Oregon Ballet Theatre at Keller Auditorium, 222 SW Clay, 222-5538, Fri-Sat 7:30 pm, $7-90
Act I, season II of the Oregon Ballet Theatre's resuscitation, Movement as Metaphor, led by newish creative director Christopher Stowell, has three fine dances in its program, but many audience members won't even remember the first two. For the last dance is Swan Lake, the grand dame of ballets, combining a spicy storyline of seduction, betrayal, and death, with dazzlingly demanding choreography set to a Tchaikovsky score. It's everything you wanted the ballet to be. And more.

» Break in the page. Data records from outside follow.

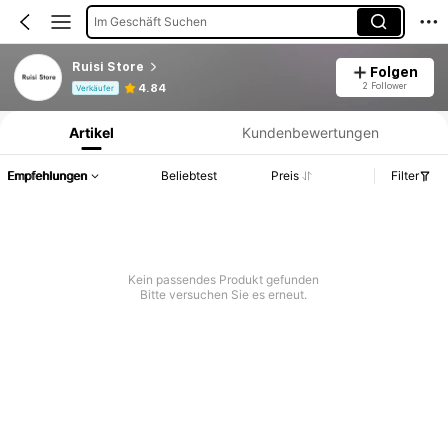
Im Geschäft Suchen
Ruisi Store
Folgen
Produktinformation: Preisangabe, Verkaufs- und Lagerbestandsdetails.
2 Follower
4.84
Verkäufer
Artikel
Kundenbewertungen
Empfehlungen
Beliebtest
Preis
Filter
Kein passendes Produkt gefunden
Bitte versuchen Sie es erneut.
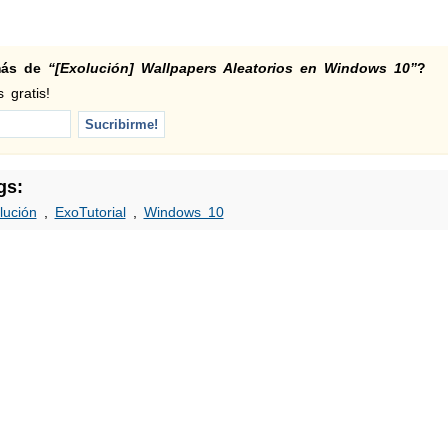
 más de
“[Exolución] Wallpapers Aleatorios en Windows 10”
?
 gratis!
gs:
lución
,
ExoTutorial
,
Windows 10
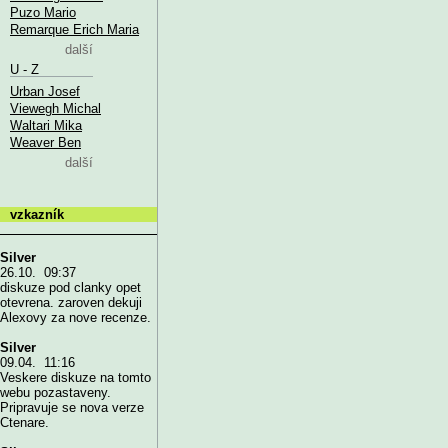
Puzo Mario
Remarque Erich Maria
další
U - Z
Urban Josef
Viewegh Michal
Waltari Mika
Weaver Ben
další
vzkazník
Silver
26.10. 09:37
diskuze pod clanky opet
otevrena. zaroven dekuji
Alexovy za nove recenze.
Silver
09.04. 11:16
Veskere diskuze na tomto
webu pozastaveny.
Pripravuje se nova verze
Ctenare.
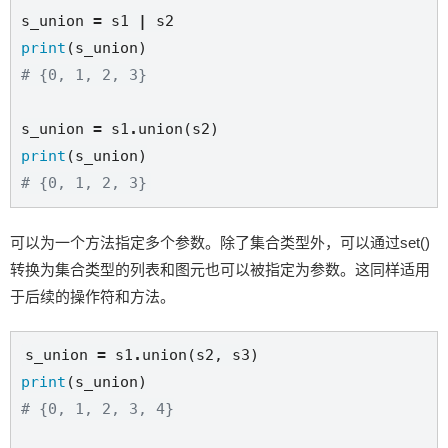
s_union 
=
 s1 
|
print
# {0, 1, 2, 3}
s_union 
=
 s1
.
print
# {0, 1, 2, 3}
可以为一个方法指定多个参数。除了集合类型外，可以通过set()
转换为集合类型的列表和图元也可以被指定为参数。这同样适用
于后续的操作符和方法。
s_union 
=
 s1
.
print
# {0, 1, 2, 3, 4}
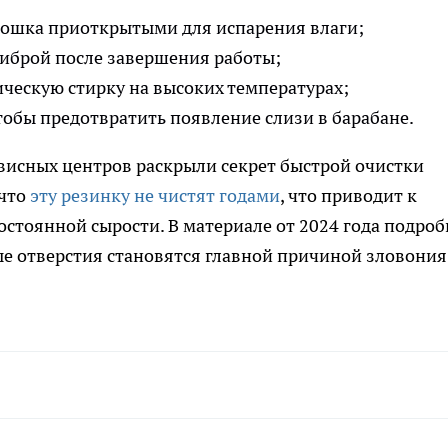
орошка приоткрытыми для испарения влаги;
иброй после завершения работы;
ческую стирку на высоких температурах;
чтобы предотвратить появление слизи в барабане.
рвисных центров раскрыли секрет быстрой очистки
 что
эту резинку не чистят годами
, что приводит к
остоянной сырости. В материале от 2024 года подроб
е отверстия становятся главной причиной зловония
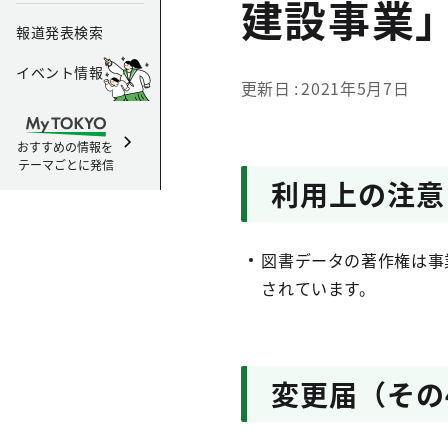
建設事業
報道発表検索
イベント情報
更新日
2021年5月7日
おすすめの情報を
テーマごとに発信
利用上の注意
図書データの著作権は事
されています。
変更届（その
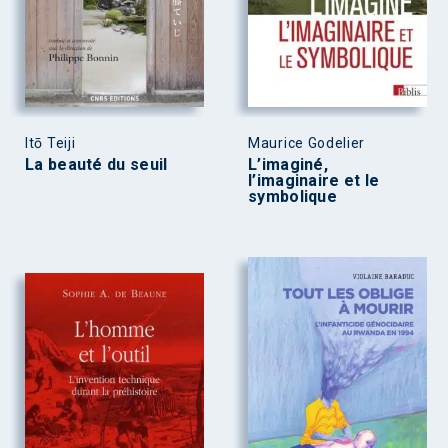
Itō Teiji
Maurice Godelier
La beauté du seuil
L’imaginé,
l’imaginaire et le
symbolique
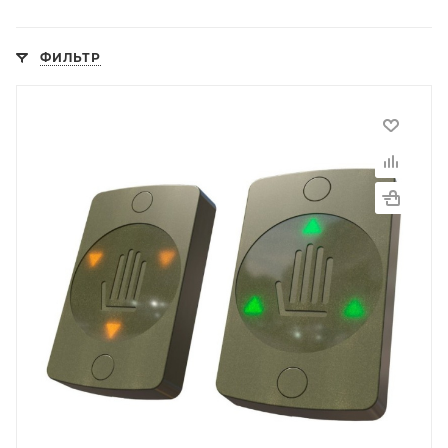
ФИЛЬТР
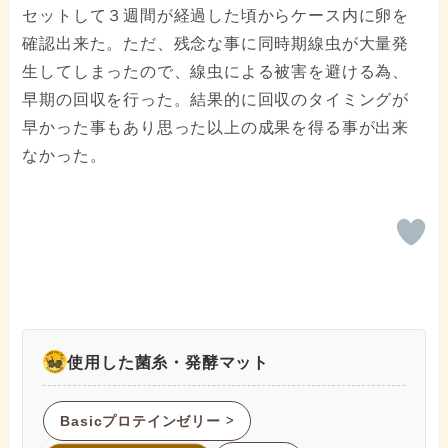
セットして３週間が経過した頃からケース内に卵を
確認出来た。ただ、残念な事に同時期線虫が大量発
生してしまったので、線虫による被害を避ける為、
早期の回収を行った。結果的に回収のタイミングが
早かった事もあり思った以上の成果を得る事が出来
なかった。
使用した菌糸・発酵マット
Basicプロテインゼリー
ᐳ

But first there's a pretty piece by George Balanchine, Concerto Barocco, set to a Bach violin concerto, and choreographed by Stowell's own mother, Francia Russell. Balanchine made his name creating modern ballet free from the constraints of plot and character. Even in today's hip world, it's an effort to deny your expectation of a storyline and watch contemporary dance for the movement alone, but Barocco is rewarding for its sheer technical virtuosity, filling the stage with white leotard-clad ballerinas that dance a complicated, meaningless routine like a cool, ultra-sophisticated chorus line.
And yet for all Barocco's chilled beauty, what lingers is Swan Lake's passionate drama. A brief recap on the story: Prince Siegfried has fallen in love with a princess turned into a white swan by a sorcerer. Having pledged his eternal love to swan princess Odette, Siegfried is tricked by the sorcerer into believing the treacherous black swan Odile is actually Odette. So he declares his love for Odile instead, with deathly results. Act III is set on the eve of the prince's coming-of-age at a formal ball at which guests the world over have come to honor him in a multi-cultural dance exposition of Polish mazurkas, Hungarian czardas and Neapolitan tambourine duets.
Enter the black swan amid a flurry of tiny minions. Danced alternate evenings by Alison Roper and Yuka Iino, Odile seduces and tempts the prince, then repeatedly leaves him high and dry, building an emotional tension that hums throughout the final pas de deux. Odile's piece contains a breathlessly difficult 32 successive fouettes (fast, whipped turns on point), and Act III is cliffhanging ovation material. Let's hope OBT continues to follow up this story.